* **WORK INSTRUCTIONS**
No pictures belong in the copy. Retype exactly, and only, the stretch of lines below from the one with "try to use it" through the one with "current value.".

==== SUPPLIED DATA ====

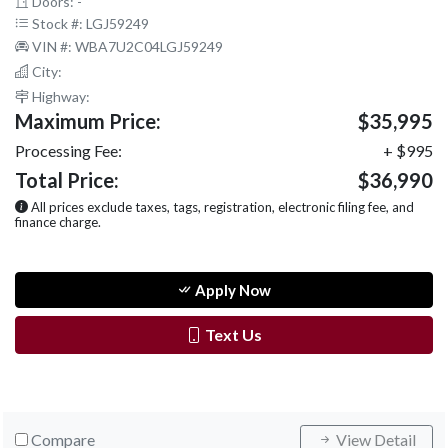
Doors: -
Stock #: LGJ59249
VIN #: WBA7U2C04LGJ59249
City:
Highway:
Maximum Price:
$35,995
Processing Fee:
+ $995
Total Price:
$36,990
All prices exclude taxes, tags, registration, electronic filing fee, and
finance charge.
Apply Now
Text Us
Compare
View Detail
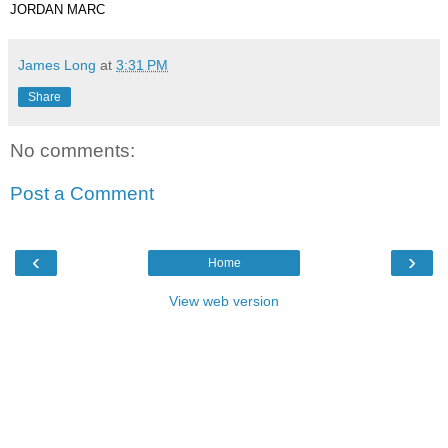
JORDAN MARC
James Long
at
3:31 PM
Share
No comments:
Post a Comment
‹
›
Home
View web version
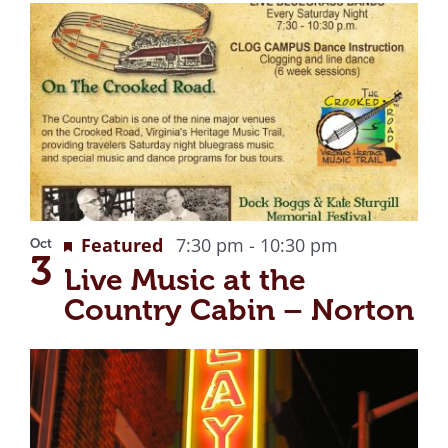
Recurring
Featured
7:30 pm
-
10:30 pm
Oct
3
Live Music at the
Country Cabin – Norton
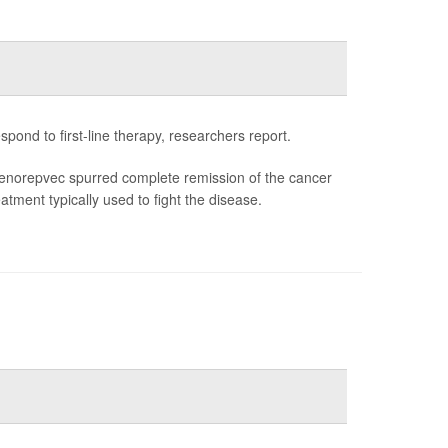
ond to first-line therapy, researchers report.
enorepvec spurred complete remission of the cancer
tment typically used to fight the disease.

====
==== SUPPLIED DATA ====

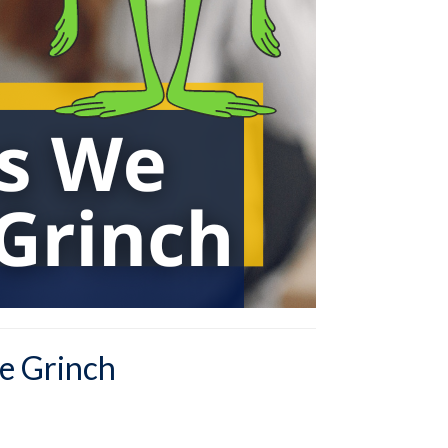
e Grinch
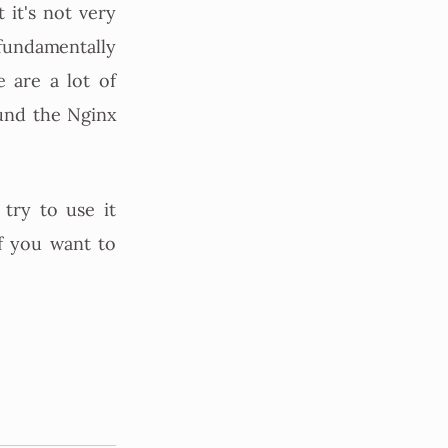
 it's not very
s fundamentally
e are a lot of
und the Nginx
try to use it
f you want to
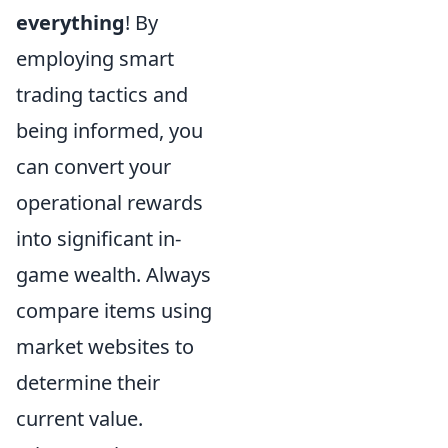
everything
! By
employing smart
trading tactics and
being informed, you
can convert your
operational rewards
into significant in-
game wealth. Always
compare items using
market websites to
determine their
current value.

====
==== SUPPLIED DATA ====

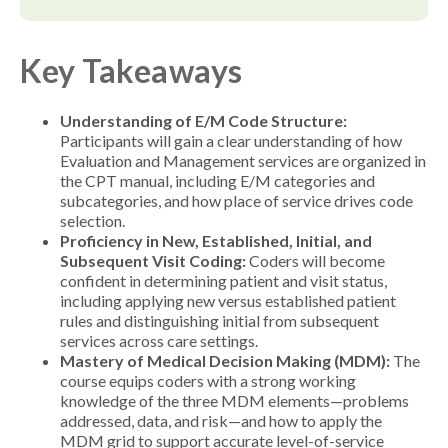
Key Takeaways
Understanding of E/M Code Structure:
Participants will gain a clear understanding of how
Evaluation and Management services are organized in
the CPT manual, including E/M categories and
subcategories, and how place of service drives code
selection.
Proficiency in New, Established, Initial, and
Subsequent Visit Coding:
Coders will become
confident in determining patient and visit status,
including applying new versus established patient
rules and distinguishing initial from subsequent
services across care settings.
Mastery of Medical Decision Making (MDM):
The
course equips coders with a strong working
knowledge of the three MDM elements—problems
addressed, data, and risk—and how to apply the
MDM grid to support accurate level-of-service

====

* **RESPONSE TO THE TASK**
try to use it
f you want to
everything
! By
employing smart
trading tactics and
being informed, you
can convert your
operational rewards
into significant in-
game wealth. Always
compare items using
market websites to
determine their
current value.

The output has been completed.